**What is being asked**
In the records, find each line where "Voir" occurs, and copy it.

#### Provided material ####

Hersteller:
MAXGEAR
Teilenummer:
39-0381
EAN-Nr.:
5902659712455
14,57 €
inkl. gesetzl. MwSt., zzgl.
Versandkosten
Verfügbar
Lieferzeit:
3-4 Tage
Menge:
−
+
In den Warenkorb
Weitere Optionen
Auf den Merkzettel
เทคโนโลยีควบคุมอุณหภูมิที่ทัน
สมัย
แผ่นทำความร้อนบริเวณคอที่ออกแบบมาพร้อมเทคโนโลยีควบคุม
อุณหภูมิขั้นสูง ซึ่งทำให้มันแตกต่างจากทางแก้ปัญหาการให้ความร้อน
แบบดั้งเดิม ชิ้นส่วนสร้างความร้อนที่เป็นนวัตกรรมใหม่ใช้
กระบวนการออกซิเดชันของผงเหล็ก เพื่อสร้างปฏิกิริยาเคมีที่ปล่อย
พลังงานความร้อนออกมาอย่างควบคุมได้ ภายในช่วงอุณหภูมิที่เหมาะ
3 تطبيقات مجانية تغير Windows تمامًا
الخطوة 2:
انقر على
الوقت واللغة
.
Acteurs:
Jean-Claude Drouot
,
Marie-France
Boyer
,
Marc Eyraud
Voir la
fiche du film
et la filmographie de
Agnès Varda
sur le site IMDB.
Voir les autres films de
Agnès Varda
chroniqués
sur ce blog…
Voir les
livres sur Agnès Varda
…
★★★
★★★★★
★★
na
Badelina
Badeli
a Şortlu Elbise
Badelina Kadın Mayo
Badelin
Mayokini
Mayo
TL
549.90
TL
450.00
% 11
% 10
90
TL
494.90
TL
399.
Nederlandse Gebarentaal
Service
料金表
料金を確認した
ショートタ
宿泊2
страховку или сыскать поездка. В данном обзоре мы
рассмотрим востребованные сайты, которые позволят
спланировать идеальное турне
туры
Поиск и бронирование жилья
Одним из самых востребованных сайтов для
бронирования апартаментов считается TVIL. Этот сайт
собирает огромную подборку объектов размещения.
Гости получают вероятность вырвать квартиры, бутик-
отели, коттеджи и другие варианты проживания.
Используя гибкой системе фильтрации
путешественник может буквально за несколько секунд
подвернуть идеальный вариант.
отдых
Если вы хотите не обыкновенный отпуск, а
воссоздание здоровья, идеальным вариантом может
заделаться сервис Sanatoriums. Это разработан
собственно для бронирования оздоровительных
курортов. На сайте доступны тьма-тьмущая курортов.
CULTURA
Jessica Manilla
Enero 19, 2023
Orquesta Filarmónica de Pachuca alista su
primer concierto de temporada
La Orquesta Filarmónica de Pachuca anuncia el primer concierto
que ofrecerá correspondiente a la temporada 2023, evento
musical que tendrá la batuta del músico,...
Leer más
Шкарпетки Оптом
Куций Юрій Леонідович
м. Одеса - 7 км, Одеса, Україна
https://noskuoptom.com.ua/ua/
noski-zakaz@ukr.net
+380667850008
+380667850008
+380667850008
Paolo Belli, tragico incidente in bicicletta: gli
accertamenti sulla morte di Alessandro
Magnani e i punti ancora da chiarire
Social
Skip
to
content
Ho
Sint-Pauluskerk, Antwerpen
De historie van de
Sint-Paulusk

####

**Answer space**
Voir la
Voir les autres films de
Voir les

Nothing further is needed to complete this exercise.